Bureau Investigation Finds Fresh Evidence of CIA Drone Strikes on Rescuers

Published on Thursday, August 1, 2013 by Bureau of Investigative Journalism

If proved, US targeting of rescuers who respond to scene of earlier explosions are clearly “war crimes”

  by Chris Woods with additional reporting by Mushtaq Yusufzai

The Bureau’s field researcher found five double-tap strikes took place in mid-2012, one of which also struck a mosqueA field investigation by the Bureau of Investigative Journalism in Pakistan’s tribal areas appears to confirm that the Central Intelligence Agency (CIA) last year briefly revived the controversial tactic of deliberately targeting rescuers at the scene of a previous drone strike. The tactic has previously been labelled a possible war crime by two UN investigators.

The Bureau’s new study focused mainly on strikes around a single village in North Waziristan – attacks that were aimed at one of al Qaeda’s few remaining senior figures, Yahya al-Libi. He was finally killed by a CIA drone strike on June 4 2012.
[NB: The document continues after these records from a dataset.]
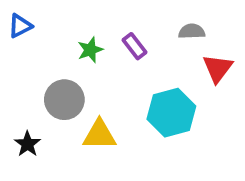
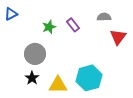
cyan hexagon: (171, 113) -> (89, 78), moved
yellow triangle: (99, 135) -> (58, 85), moved
black star: (27, 144) -> (32, 78), moved

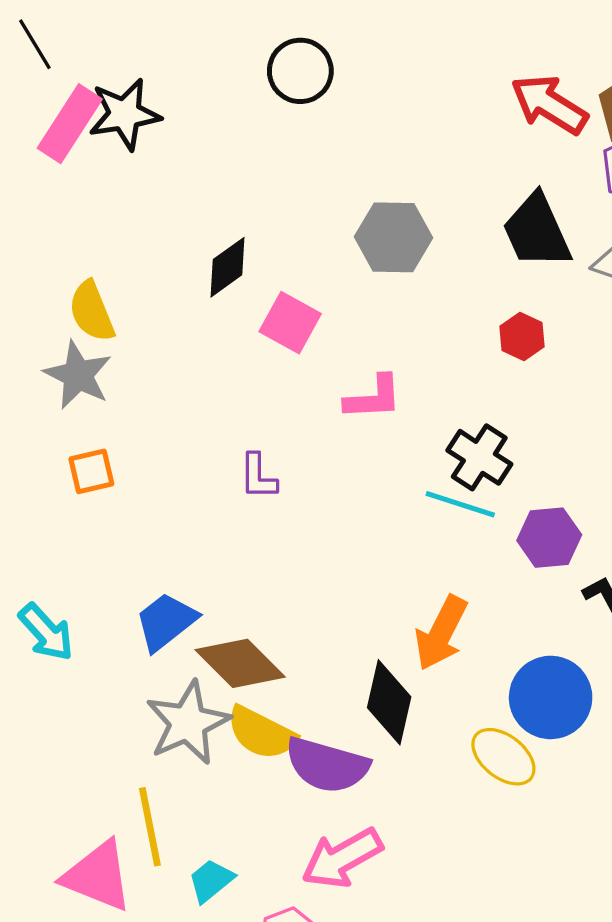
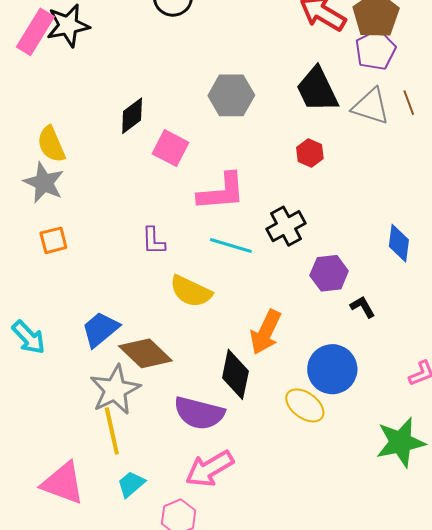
pink L-shape: (373, 398) -> (221, 192), size x1.4
black cross: (479, 457) -> (286, 226), turned 30
cyan line: (460, 504) -> (231, 246), moved
yellow semicircle: (261, 733) -> (191, 291), moved
yellow line: (150, 827) -> (112, 431), moved

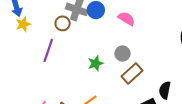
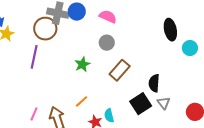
brown circle: (63, 23) -> (45, 29), size x1.5
gray circle: (122, 54) -> (107, 43), moved

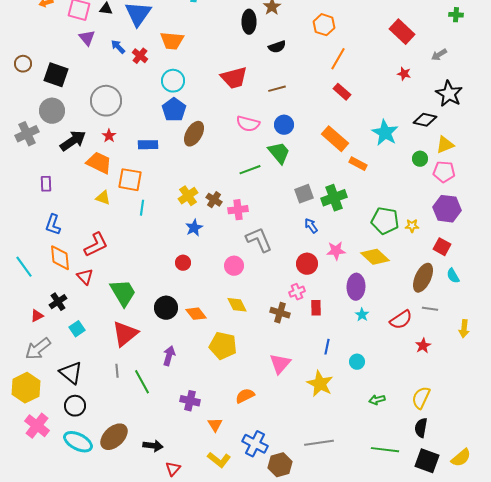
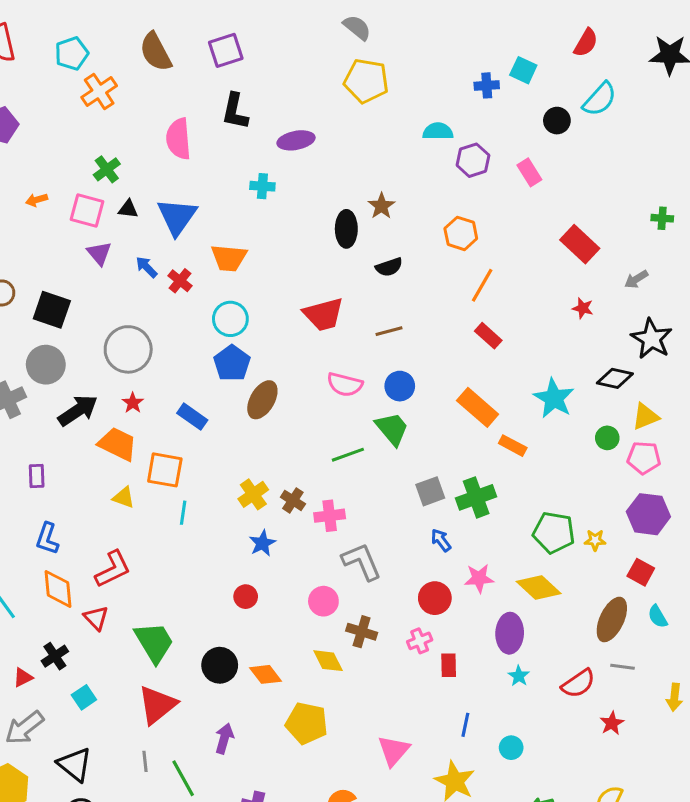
blue rectangle: (148, 145) -> (192, 417), turned 36
brown cross: (280, 313) -> (362, 632), moved

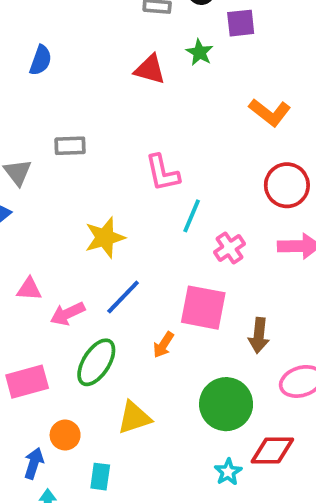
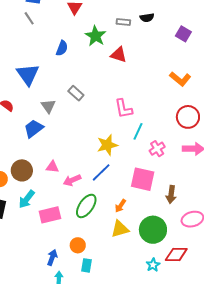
purple square: (241, 23) -> (183, 34), moved, turned 35
green star: (200, 52) -> (96, 36), moved, size x1.5
gray rectangle: (70, 146) -> (76, 93), turned 42
yellow star: (105, 238) -> (107, 145), moved
orange arrow: (163, 345) -> (120, 206), moved
yellow triangle: (134, 418) -> (120, 229), moved
orange circle: (65, 435) -> (78, 245), moved

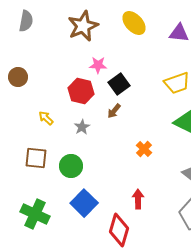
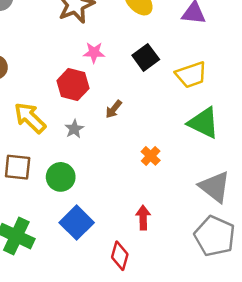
black square: (119, 84) -> (146, 57), moved
yellow arrow: (46, 118) -> (30, 118), size x1.8
red diamond: (119, 230) -> (120, 256), size x0.7

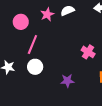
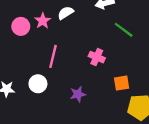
pink circle: (21, 22) -> (21, 26), moved
pink line: (32, 45) -> (53, 56), moved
The Bureau’s field researcher found five double-tap strikes took place in mid-2012, one of which also struck a mosque

Congressional aides have previously been reported as describing to the Los Angeles Times reviewing a CIA video showing Yahya al-Libi alone being killed. But the Bureau’s field research appears to confirm what others reported at the time – that al-Libi’s death was part of a sequence of strikes on the same location that killed up to 16 people.

If correct, that would indicate that Congressional aides were not shown crucial additional video material.

The CIA has robustly rejected the charge. Spokesman Edward Price told the Bureau: ‘The CIA takes its commitment to Congressional oversight with the utmost seriousness. The Agency provides accurate and timely information consistent with our obligation to the oversight Committees. Any accusation alleging otherwise is baseless.’

Tactic revived

The Bureau first broke the story of the CIA’s deliberate targeting of rescuers in a February 2012 investigation for the Sunday Times. It found evidence of 11 attacks on rescuers – so-called ‘double-tap’ strikes – in Pakistan’s tribal areas between 2009 and 2011, along with a drone strike deliberately targeting a funeral, causing mass casualties.

Reports of these controversial tactics ended by July 2011. But credible news reports emerged a year later indicating that double-tap strikes had been revived.

International media including the BBC, CNN and news agency AFP variously reported that rescuers had been targeted on five occasions between May 24 and July 23 2012, with a mosque and prayers for the dead also reportedly bombed.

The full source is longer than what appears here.